France economy

Droughts prompt cut water use amid crop fears

With the prolonged lack of rain and high temperatures, fears have arisen of water shortages and droughts reducing crop yields, prompting the use of less water and the reuse of urban wastewater for agriculture. agricultural irrigation.

The European Commission on Wednesday (3 August) urged EU member states to reuse water from urban treatment plants for crops.

“Freshwater resources are scarce and increasingly under pressure,” EU Environment Commissioner Virginijus Sinkevičius said in a statement.

“In times of unprecedented temperature spikes, we need to stop wasting water and use this resource more efficiently to adapt to climate change and ensure the security and sustainability of our agricultural supply,” he added.

Last month, researchers from the commission said nearly half (46%) of the EU was at ‘warning’ drought levels.

France and parts of England recorded the driest July on record, raising alarm bells over the impact of widespread droughts on agricultural production and water shortages in urban areas .

UK water suppliers have resisted government calls for water restrictions, preferring to wait until the last minute to introduce temporary bans on excessive water use to avoid irritating consumers, reported The Guardian.

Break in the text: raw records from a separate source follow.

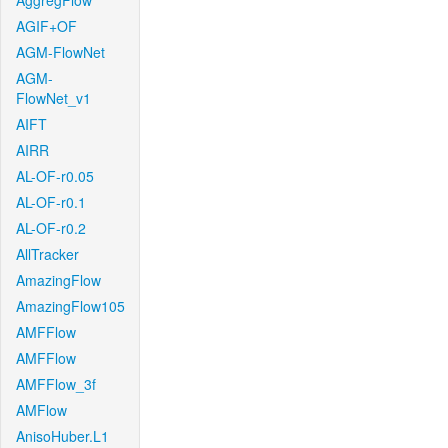
AggregFlow
AGIF+OF
AGM-FlowNet
AGM-
FlowNet_v1
AIFT
AIRR
AL-OF-r0.05
AL-OF-r0.1
AL-OF-r0.2
AllTracker
AmazingFlow
AmazingFlow105
AMFFlow
AMFFlow
AMFFlow_3f
AMFlow
AnisoHuber.L1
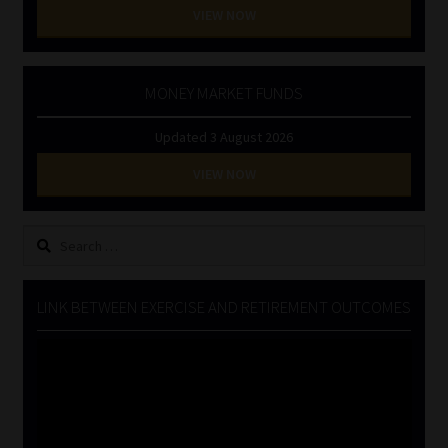
VIEW NOW
MONEY MARKET FUNDS
Updated 3 August 2026
VIEW NOW
Search
for:
LINK BETWEEN EXERCISE AND RETIREMENT OUTCOMES
Video
Player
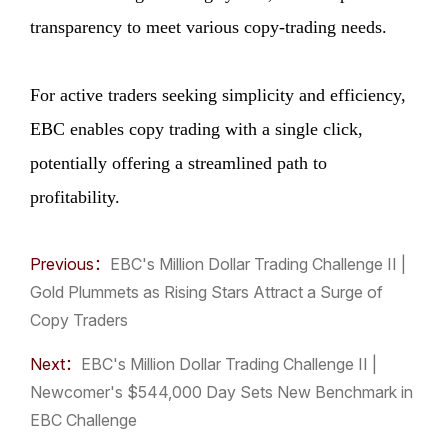
transparency to meet various copy-trading needs.
For active traders seeking simplicity and efficiency,
EBC enables copy trading with a single click,
potentially offering a streamlined path to
profitability.
Previous：
​EBC's Million Dollar Trading Challenge II |
Gold Plummets as Rising Stars Attract a Surge of
Copy Traders
Next：
​EBC's Million Dollar Trading Challenge II |
Newcomer's $544,000 Day Sets New Benchmark in
EBC Challenge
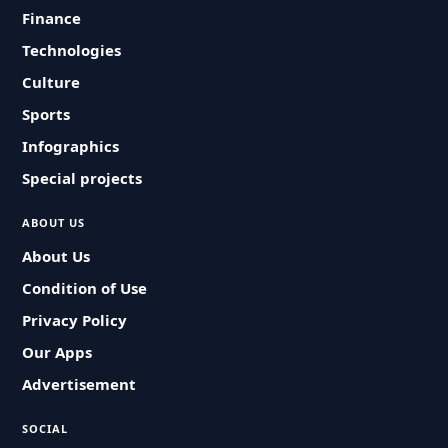
Finance
Technologies
Culture
Sports
Infographics
Special projects
ABOUT US
About Us
Condition of Use
Privacy Policy
Our Apps
Advertisement
SOCIAL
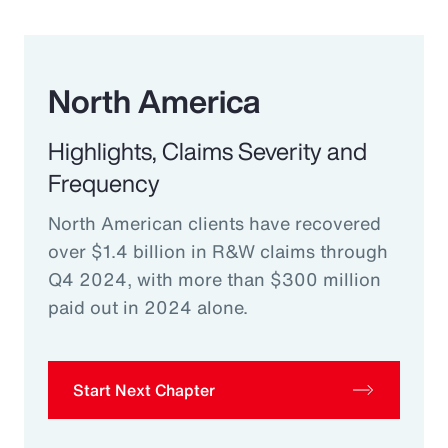
North America
Highlights, Claims Severity and
Frequency
North American clients have recovered
over $1.4 billion in R&W claims through
Q4 2024, with more than $300 million
paid out in 2024 alone.
Start Next Chapter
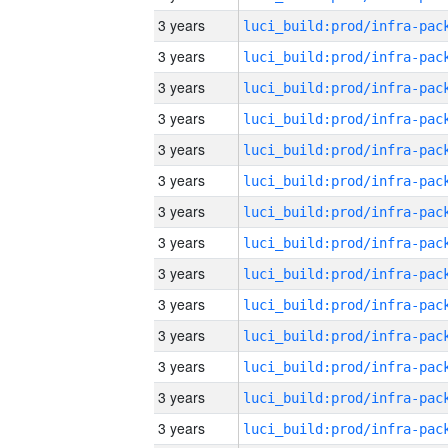
3 years
3 years
3 years
3 years
3 years
3 years
3 years
3 years
3 years
3 years
3 years
3 years
3 years
3 years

Despite widespread concerns about rivers drying up, water companies do not see “the current risks to essential water supplies”, a government spokesman said.

According to Météo France, the country recorded only 9.7 millimeters of rain last month, which represents “12% of the needs”, said the French Minister of the Environment, Christophe Bechu.

Nearly every region in France has imposed water restrictions, but farmers are struggling to cope with limits on freshwater use as crops such as sunflowers and large swaths of lavender die due to of drought.

A similar scenario can be found in Spain where droughts prompted farmers in the southern region of Andalusia to cut avocado plantations and reduce table olive production.

Many Spanish regions have implemented restrictions on water consumption, including nightly supply cuts, closing showers on beaches and bans on filling swimming pools and washing cars.

Water reservoirs in Spain were at 40% capacity at the end of July, the lowest level in a decade.

Lack of rainfall and high temperatures also affected crop yields in Portugal, Croatia and Romania.

The Dutch government officially declared a water shortage on Wednesday, considering further measures if droughts continue.

“I ask everyone to think twice before washing the car or completely filling a paddling pool,” said Dutch Infrastructure Minister Mark Harbers.

Meanwhile, water levels in the Rhine are approaching a record high, causing problems for navigation and crop irrigation.